In light-emitting device 1, in order to efficiently transmit light L1 from light source 2 without being output to the outside of waveguide structure 5, light L1 from light source 2 may be totally reflected at a boundary surface between exterior part 4 and surrounding air, that is, outer surface 43 of exterior part 4. Thus, in light-emitting device 1, light L1 is incident on light receiving surface 51 such that light L1 propagates through the inside of exterior part 4 while being totally reflected by outer surface 43.

In the present exemplary embodiment, light-emitting device 1 includes convergence optical system 6 that causes light L1 to be incident on light receiving surface 51 between light source 2 and waveguide structure 5.

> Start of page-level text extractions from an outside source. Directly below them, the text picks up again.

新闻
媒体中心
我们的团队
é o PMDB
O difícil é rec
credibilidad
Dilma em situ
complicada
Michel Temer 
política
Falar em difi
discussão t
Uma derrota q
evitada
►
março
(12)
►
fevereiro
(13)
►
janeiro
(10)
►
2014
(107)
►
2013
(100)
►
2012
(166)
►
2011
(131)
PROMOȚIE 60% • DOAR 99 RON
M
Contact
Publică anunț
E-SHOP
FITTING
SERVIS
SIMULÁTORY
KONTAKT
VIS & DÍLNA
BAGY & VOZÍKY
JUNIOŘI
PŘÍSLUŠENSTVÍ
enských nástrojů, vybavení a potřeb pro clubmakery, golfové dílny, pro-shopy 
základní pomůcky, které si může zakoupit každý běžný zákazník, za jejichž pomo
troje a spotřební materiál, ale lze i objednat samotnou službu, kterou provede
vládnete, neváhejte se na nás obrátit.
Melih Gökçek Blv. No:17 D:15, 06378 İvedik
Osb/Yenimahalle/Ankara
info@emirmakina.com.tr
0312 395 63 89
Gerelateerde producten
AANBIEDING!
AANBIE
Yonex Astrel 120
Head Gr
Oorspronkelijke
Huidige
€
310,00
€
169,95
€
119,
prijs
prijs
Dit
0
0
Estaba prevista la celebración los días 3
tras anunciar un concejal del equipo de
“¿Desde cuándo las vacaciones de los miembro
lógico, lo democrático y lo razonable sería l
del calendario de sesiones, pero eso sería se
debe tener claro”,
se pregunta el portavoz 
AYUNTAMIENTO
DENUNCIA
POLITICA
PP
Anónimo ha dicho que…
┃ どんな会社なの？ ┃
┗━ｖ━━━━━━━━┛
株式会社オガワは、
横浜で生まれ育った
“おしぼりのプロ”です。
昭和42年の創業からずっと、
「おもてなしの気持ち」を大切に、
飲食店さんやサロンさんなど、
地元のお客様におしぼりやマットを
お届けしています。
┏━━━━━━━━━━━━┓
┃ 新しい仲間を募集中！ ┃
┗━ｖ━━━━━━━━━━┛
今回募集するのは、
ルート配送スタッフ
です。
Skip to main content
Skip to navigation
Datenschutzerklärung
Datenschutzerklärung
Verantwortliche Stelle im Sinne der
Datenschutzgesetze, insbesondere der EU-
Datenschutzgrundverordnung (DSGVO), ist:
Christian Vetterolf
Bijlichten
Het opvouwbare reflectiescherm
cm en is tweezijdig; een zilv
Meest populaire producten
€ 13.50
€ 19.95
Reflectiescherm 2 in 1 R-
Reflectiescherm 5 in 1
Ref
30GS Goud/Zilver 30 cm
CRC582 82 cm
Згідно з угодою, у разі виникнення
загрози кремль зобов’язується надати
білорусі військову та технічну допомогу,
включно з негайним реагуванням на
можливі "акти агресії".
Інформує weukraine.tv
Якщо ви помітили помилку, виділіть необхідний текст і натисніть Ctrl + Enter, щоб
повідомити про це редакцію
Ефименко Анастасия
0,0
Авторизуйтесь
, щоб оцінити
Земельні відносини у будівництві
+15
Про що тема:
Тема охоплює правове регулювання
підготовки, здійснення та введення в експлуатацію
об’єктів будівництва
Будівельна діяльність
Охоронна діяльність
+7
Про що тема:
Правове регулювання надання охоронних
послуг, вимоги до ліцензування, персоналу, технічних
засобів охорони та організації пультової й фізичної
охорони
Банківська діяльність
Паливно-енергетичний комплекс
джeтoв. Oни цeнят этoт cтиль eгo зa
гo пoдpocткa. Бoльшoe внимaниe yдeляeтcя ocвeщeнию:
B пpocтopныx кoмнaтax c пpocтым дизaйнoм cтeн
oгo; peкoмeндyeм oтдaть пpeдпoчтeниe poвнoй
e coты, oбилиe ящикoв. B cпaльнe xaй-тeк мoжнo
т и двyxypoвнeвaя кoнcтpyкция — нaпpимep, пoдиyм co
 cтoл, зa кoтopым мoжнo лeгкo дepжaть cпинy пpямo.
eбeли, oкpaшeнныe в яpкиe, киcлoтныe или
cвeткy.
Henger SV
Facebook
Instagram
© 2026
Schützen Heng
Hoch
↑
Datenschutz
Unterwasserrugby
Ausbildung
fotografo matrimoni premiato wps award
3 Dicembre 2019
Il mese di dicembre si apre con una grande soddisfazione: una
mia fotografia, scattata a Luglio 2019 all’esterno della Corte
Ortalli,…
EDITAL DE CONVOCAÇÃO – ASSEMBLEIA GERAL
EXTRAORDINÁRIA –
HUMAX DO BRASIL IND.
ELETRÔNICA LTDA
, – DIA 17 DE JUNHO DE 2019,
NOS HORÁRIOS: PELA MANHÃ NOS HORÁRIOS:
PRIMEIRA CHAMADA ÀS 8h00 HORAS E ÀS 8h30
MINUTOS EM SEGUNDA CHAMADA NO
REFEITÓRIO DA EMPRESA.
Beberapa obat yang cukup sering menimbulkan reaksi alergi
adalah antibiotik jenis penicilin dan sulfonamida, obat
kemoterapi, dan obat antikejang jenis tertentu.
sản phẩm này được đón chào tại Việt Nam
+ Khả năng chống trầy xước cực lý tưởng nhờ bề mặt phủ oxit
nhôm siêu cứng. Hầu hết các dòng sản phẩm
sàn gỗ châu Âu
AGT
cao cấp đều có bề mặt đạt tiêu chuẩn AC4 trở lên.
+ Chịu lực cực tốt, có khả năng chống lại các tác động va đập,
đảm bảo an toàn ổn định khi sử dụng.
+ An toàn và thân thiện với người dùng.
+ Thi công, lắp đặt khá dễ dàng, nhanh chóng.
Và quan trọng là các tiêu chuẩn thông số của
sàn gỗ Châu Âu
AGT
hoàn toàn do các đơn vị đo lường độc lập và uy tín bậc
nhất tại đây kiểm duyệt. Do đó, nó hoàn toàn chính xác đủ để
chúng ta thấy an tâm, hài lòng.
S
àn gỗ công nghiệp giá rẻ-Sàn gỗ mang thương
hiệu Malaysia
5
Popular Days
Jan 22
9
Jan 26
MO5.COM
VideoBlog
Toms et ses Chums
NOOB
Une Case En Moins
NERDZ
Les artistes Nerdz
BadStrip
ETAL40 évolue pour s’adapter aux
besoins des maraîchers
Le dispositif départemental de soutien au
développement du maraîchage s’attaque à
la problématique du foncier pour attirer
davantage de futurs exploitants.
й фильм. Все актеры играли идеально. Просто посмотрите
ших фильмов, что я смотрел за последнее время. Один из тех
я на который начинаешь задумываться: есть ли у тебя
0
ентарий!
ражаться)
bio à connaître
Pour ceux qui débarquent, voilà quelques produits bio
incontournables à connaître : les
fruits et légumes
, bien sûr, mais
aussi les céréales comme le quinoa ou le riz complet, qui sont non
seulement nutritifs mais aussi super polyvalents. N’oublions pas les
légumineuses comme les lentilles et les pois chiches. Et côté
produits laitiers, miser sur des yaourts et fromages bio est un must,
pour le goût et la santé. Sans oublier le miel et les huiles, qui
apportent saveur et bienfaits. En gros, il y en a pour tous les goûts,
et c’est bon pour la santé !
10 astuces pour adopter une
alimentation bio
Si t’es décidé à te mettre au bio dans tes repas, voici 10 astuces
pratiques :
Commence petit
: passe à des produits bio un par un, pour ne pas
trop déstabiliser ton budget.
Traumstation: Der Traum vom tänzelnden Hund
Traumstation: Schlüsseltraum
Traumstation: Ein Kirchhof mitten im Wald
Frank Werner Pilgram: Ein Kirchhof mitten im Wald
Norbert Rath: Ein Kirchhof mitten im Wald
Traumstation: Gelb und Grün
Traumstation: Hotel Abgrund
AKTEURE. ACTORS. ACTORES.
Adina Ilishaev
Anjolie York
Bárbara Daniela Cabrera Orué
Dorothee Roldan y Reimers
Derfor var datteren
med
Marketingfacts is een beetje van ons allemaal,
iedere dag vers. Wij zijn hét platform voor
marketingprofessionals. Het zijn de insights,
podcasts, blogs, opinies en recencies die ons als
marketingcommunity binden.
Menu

Convergence optical system 6 of FIG. 1 causes light L1 to be incident on light receiving surface 51 between light source 2 and waveguide structure 5. Convergence optical system 6 includes, for example, a collimator lens and a condenser lens. The collimator lens and the condenser lens are on optical axis A1 of light L1, and light L1 from light source 2 passes through the collimator lens and the condenser lens in this order and is incident on waveguide structure 5. Light L1 becomes parallel light by the collimator lens and is converged by the condenser lens.

An angle of an outer edge of light L1 with respect to optical axis A1 within a predetermined surface passing through optical axis A1 of light L1 is θ[°], a refractive index of the exterior part is n, and a refractive index of air is n0. In this case, a critical angle on outer surface 43 of exterior part 4 is given by n×sin (90°−θ)=n×sin 90°. When refractive index n0 of the air is set to 1, in order for light L1 from light source 2 to be totally reflected by outer surface 43 of exterior part 4, θ may satisfy the following Expression (1).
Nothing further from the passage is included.